▸ **WHAT THE TASK REQUIRES**
Within the entries below, the lines from the one with "considérables. En premier" through the one with "innovantes et optimiser le flux de travail." are to be set down exactly, both ends kept.

▸ **DATA SHOWN**
= = =

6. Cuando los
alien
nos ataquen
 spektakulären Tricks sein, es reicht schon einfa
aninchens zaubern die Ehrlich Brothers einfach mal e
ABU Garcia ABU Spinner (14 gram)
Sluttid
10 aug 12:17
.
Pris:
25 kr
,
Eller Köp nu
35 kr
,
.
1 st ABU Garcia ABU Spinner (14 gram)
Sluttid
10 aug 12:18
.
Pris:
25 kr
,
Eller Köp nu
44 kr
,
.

= = =

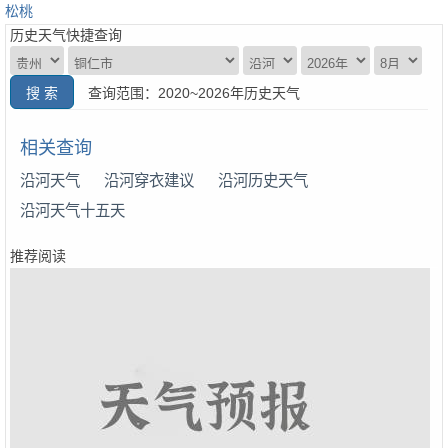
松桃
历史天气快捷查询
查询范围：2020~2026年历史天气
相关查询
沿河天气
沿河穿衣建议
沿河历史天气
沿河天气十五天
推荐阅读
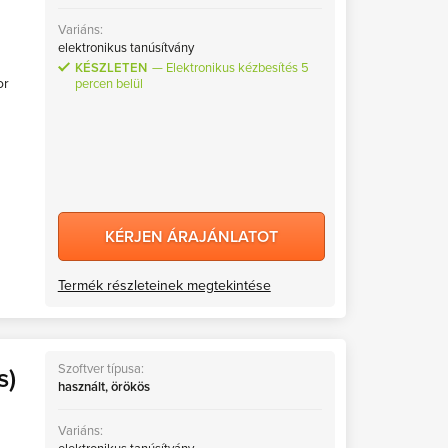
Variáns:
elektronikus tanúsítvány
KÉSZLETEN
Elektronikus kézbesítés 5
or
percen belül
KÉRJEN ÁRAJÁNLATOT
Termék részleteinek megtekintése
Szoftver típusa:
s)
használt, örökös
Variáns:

= = =

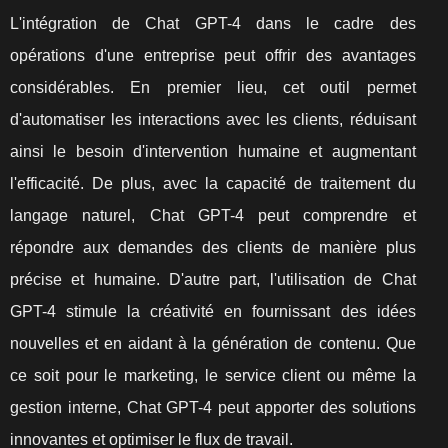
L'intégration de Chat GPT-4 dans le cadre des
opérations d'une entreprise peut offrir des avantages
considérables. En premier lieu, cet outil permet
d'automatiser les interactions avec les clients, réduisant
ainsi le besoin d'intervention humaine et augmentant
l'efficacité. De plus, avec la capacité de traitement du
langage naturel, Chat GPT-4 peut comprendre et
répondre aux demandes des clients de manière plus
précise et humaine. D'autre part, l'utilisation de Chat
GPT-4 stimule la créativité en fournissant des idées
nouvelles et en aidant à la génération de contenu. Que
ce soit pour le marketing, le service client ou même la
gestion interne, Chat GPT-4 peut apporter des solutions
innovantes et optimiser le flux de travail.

= = =

▸ **RESPONSE**
considérables. En premier lieu, cet outil permet
d'automatiser les interactions avec les clients, réduisant
ainsi le besoin d'intervention humaine et augmentant
l'efficacité. De plus, avec la capacité de traitement du
langage naturel, Chat GPT-4 peut comprendre et
répondre aux demandes des clients de manière plus
précise et humaine. D'autre part, l'utilisation de Chat
GPT-4 stimule la créativité en fournissant des idées
nouvelles et en aidant à la génération de contenu. Que
ce soit pour le marketing, le service client ou même la
gestion interne, Chat GPT-4 peut apporter des solutions
innovantes et optimiser le flux de travail.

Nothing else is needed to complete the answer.